During World War II, the Japanese military realizes that the Chinese government has stolen a secret Japanese military plan and Colonel Keno has been sent to Hong Kong to find the secret plan. Meanwhile, the Chinese officer Colonel Wong is ambushed and he must rely on his old friend Pang and his gang to put an end to a Japanese and send the plans to Hong Kong.
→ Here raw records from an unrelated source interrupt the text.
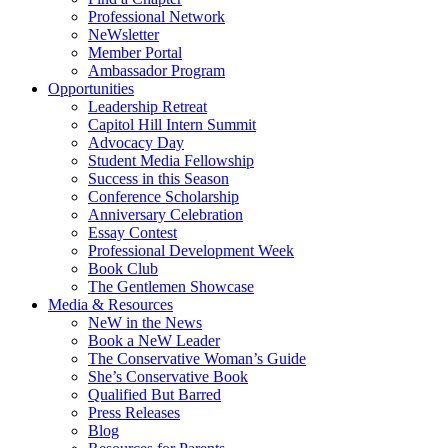
Professional Network
NeWsletter
Member Portal
Ambassador Program
Opportunities
Leadership Retreat
Capitol Hill Intern Summit
Advocacy Day
Student Media Fellowship
Success in this Season
Conference Scholarship
Anniversary Celebration
Essay Contest
Professional Development Week
Book Club
The Gentlemen Showcase
Media & Resources
NeW in the News
Book a NeW Leader
The Conservative Woman’s Guide
She’s Conservative Book
Qualified But Barred
Press Releases
Blog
Wong makes a deal and Pang and his gang help him to find the plan.

==Cast==

- Leung Siu Lung as Pang Sifu (as Bruce Liang)
- Wong Yuen San as Colonel Huang Yi Qing
- Mang Hoi as Monkey (Pang's gang)
- Nam Seok Hoon as Japanese Colonel Kino
- Hu Chin as Hooker Hong Mei (as Woo Gam)
- Hon Kwok Choi as Shoeshine (Pang's gang)
- Ng Ming-Choi as Mang Gong-Bing (Pang's gang)
- Wang Yuen-Tai as Slingshot kid Salto Prince (Pang's gang)
- Suen Lam as Traitor Liu Xin Chau (Colonel Keno's assistant)
- Le Ka Ting as Otto (Colonel Keno's thug)
- Richard Cheung Kuen as Colonel Keno's thug
- Peter Chan Lung as Keto (Colonel Keno's thug)
- John Cheung Ng Long as Pipa Artist Patriot
- Lau Lee Lee as Pipa Artist's Daughter
- Ho Gwong-Ming as Wong's Partner
- Chan Lau as Disguised Thug attacking Monkey and Shoeshine (uncredited)
- Lam Hak Ming (extra)
- Leung Siu Hung (extra)
- Yeung Sai Gwan (extra)

==Trivia==

- This was a Leung Siu-Lung's first movie which he appeared as a major starring role and also it was a film that gained him recognition as a kung fu star.
- The movie was originally produced in 1972. However opening to the public is 1975.
- The movie has nothing to do with Bruceploitation genre although it mentions Bruce Lee on the title.
- This Movie is just like in the Asia Television Limited TV series in Hong Kong As Titled The Legendary Fok.